I really like the faux sheepskin for the bottom of the boxes. The pups get excellent traction. I use newspapers underneath the sheepskin since the moisture is whicked through the sheepskin. Make sure your pigrails sit on top of the lambskin or they velcro down on the bottom of the box so pups can't get underneath them. 
For the actual whelping, I just have newspapers down since it's such a mess you are changing them as you go. I then have a good supply of towels to dry the pups, plus a clean towel for the corner under the lamp to set pups under as mom delivers the next ones. When it's all over, I then put in my sheepskin rugs.


----------



## Kadi Thingvall (Jan 22, 2007)

Looks good.

Is that where you are going to be leaving the box? You are a brave woman, I'd put a tarp (or 2 or 3  ) underneath, one wet spot that stays for awhile and you may have marks on your hardwood floors that you can't get rid of.


----------



## Michelle Kutelis (Sep 28, 2006)

Yes, that is where it stays. The lamp will move, I just used it to light the inside of the box for the pics.

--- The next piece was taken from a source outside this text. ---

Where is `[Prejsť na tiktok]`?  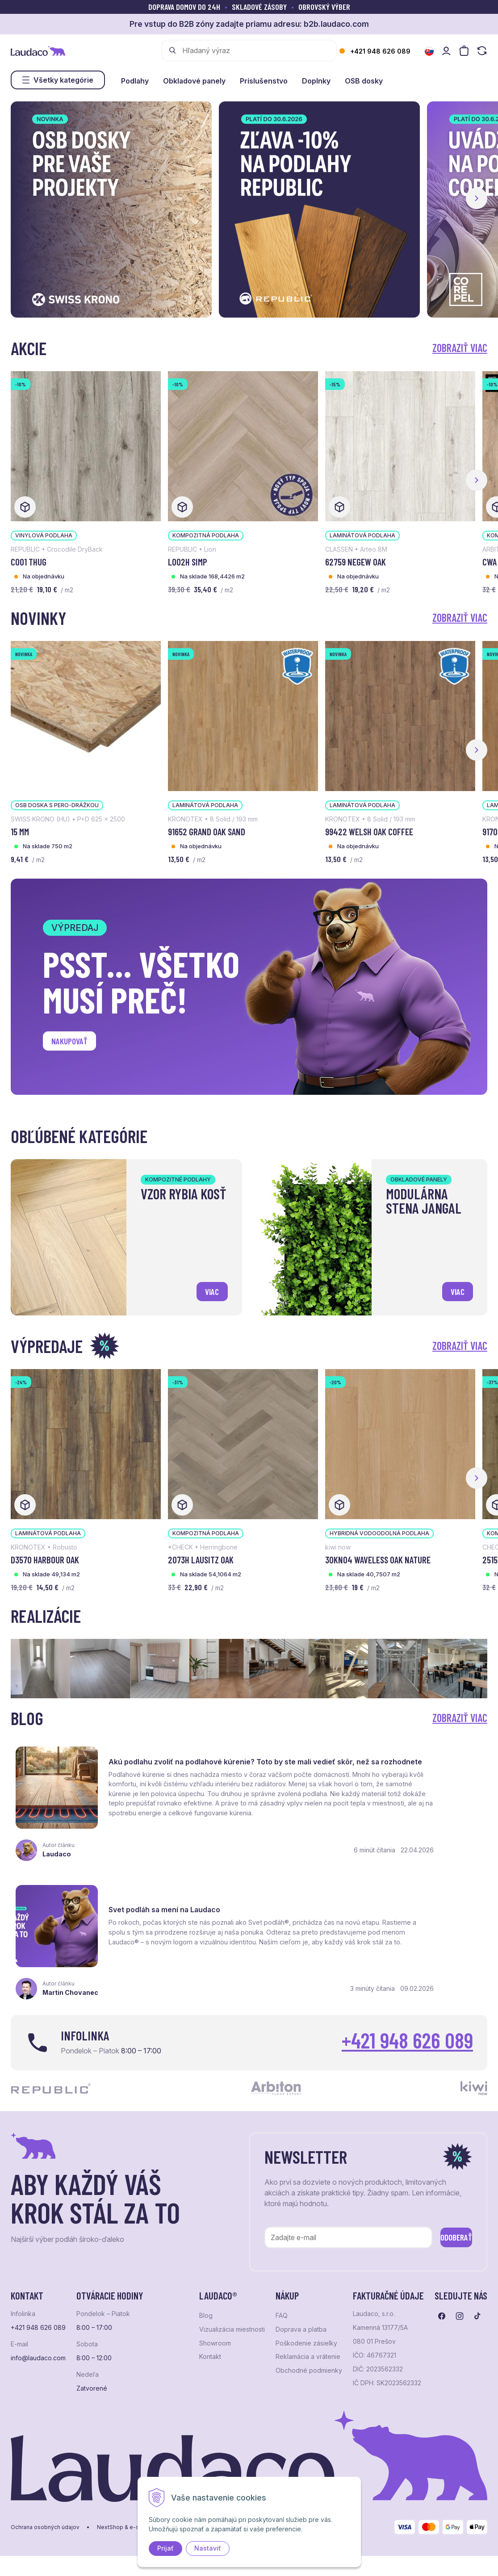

The box has a solid 4 x 4 bottom underneath- plus the blanket which is really there just to make it easier to move the box around and keep it from scratching the floor.

That is the same corner my 8 year old GSD re-habbed from his broken leg- including being flat out on his side without a cast and heavily sedated for a few days. It handled those messed ok, and in the end we're not too concerned about the floor. 

:lol: 

I'm about to take Stella to x-ray and count spines.


----------



## Jerry Lyda (Apr 4, 2006)

These whelping box posts has come at a good time for me. I'll be breeding my Bentley and my Lexus next week. No they are not cars they are my GSD's. Should be some fine pups according to bloodlines. Looks like I too will have hammer in hand. Nice ideas.


----------



## Amber Scott Dyer (Oct 30, 2006)

Jerry, you're confusing me. First it's Bentley and Lexus, then Ichilles and Lexus, then it's Bentley again. Enough to give me a headache.  :lol:


----------



## Jerry Lyda (Apr 4, 2006)

Bentley is proven and I want me a Bentley son. Ichilles is next in line.


----------